(Stored items from a collection)
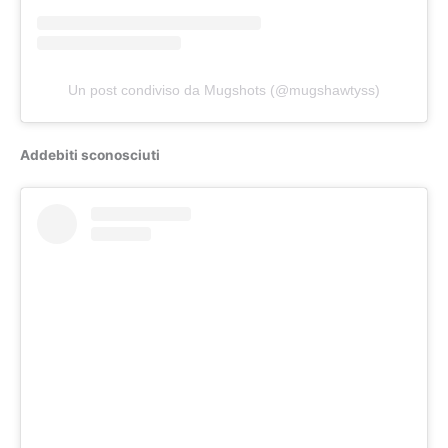
Un post condiviso da Mugshots (@mugshawtyss)
Addebiti sconosciuti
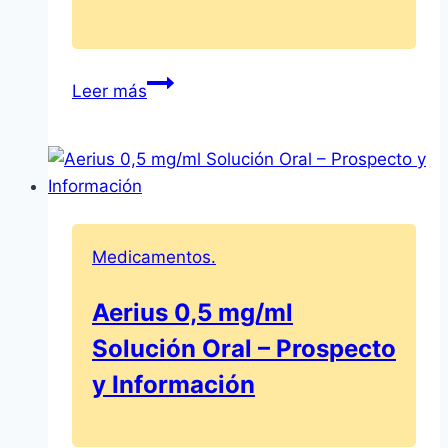
Becozyme
Leer más
C
Forte
Comprimidos
Recubiertos
–
Prospecto
Medicamentos.
y
Beneficios
Aerius 0,5 mg/ml
Solución Oral – Prospecto
y Información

§ **TASK STATEMENT**
Copy whichever lines of the records above contain the word "Prospecto".

§ **RESULT**
Prospecto
Solución Oral – Prospecto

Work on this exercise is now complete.